> **What the exercise asks**:
All that is wanted is the span of lines from the one with "Chiar dacă traseul" to the last line of the data, copied exactly.

Stored data entries:

=== Begin Enclosure ===

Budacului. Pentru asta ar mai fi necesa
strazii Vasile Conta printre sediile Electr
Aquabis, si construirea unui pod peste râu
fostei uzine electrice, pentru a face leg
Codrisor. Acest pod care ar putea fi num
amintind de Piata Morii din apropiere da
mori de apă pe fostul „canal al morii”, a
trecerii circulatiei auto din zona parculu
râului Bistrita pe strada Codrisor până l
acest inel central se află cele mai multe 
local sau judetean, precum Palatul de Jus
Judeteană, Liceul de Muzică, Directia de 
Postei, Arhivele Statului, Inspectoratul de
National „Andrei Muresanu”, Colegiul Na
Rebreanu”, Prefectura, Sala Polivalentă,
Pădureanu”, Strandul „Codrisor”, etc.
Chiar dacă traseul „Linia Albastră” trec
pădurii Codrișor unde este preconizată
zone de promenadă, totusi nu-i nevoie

=== End Enclosure ===

> **Problem solution**:
Chiar dacă traseul „Linia Albastră” trec
pădurii Codrișor unde este preconizată
zone de promenadă, totusi nu-i nevoie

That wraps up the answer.